Live by the sword, die by the sword. That was the way I’d lived for so long.

It was an old piece of advice—ancient, even, depending on what version of it was being told. But it was a useful one for someone like me. I’d first been told it by my father. Years and years ago when he’d lain in the same bed he would end up dying in. It had been only a few short months since I’d started training with the blade by then. A few short months of becoming fascinated by the art of sword-fighting, as well as using the skills I’d picked up to earn some money on the side.

My father had been proud of me. He’d always put on the largest smile when I’d explained this stance or that, or when I’d laid out my plans of becoming a master of the art. Of becoming a Knight of Credon and protecting our kingdom more effectively than any before me. He’d entertained my teenage ramblings quite well back then, and he’d even believed that I would be able to do it. He’d been a swordsman himself during his formative years, even if he’d never been half as good as I was now, and when I’d picked up the blade myself, he’d passed off that ancient wisdom he’d heard from rumors during his life.

It had been the last piece of advice he’d ever given me.

If only I’d known how true it was.

That mantra repeated in my head as I stared across the path at the embodiment of decay itself. Standing out there in my field, only a few dozen paces away from me, the reaper stared right back at me. Wind billowed through its tattered black cloak; it made no effort to conceal the bleached bone underneath. All it did was balance its scythe in skeletal fingers as though taunting me to come and fight.

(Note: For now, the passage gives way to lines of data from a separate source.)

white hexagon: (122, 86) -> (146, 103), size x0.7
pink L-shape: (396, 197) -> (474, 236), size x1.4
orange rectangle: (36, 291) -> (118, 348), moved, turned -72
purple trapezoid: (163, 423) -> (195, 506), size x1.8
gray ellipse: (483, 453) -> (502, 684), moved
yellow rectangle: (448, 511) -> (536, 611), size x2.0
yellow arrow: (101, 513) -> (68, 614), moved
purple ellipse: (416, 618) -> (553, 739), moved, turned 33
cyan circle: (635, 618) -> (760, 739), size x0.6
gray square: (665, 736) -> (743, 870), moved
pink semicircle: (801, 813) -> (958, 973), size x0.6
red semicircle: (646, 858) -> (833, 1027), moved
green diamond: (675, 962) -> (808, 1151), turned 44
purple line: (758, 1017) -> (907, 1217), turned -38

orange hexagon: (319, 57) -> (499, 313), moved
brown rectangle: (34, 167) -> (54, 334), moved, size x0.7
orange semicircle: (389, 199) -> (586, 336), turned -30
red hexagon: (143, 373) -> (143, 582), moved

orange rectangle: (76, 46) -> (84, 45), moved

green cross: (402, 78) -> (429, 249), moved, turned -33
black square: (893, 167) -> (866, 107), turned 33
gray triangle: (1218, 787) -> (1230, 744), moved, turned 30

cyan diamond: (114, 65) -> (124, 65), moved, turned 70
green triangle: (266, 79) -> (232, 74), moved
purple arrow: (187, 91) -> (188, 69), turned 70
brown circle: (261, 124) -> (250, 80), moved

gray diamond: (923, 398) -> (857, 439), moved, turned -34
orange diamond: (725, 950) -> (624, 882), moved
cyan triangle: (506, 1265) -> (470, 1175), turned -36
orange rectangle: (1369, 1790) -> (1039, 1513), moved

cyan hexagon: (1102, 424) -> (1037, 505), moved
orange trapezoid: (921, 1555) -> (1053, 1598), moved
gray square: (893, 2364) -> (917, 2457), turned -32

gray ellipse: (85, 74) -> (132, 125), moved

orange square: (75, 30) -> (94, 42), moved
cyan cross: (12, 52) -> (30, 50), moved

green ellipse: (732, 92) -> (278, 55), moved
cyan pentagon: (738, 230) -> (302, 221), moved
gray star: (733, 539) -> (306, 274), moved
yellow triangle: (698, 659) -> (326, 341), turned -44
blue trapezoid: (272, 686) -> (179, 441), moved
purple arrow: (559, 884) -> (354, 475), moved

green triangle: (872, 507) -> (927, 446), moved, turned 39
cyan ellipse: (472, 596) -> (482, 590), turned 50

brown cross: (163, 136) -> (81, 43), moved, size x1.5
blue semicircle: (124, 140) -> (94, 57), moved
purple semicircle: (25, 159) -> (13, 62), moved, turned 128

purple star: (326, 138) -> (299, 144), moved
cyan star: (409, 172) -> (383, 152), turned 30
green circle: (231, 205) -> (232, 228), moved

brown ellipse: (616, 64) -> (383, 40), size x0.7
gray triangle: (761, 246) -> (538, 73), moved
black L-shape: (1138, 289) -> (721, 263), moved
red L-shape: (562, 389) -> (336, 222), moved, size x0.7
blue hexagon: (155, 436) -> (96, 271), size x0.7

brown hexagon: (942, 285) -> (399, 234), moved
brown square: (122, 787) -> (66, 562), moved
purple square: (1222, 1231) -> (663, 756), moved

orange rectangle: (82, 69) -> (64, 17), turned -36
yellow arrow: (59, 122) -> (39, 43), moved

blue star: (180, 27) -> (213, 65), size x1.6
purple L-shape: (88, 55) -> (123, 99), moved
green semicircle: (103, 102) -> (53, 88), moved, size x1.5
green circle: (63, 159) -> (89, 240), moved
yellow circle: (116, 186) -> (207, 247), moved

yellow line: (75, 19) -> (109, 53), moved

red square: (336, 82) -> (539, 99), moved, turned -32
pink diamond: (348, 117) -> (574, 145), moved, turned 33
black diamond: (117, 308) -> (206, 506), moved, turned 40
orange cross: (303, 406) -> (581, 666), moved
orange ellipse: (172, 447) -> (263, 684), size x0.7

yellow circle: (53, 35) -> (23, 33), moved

I wondered why it didn’t simply attack me for my ignorance. Why it didn’t finish the job it had appeared for after I’d ignored all of the signs. A tense pain in my chest and a sudden shortness of breath had been the only warnings I’d gotten as I’d walked my morning trail. But before the reaper had appeared, I’d shrugged them both off. I’d been stupid and short-sighted enough to allow my time to come.

Yet the reaper just stood there, watching me.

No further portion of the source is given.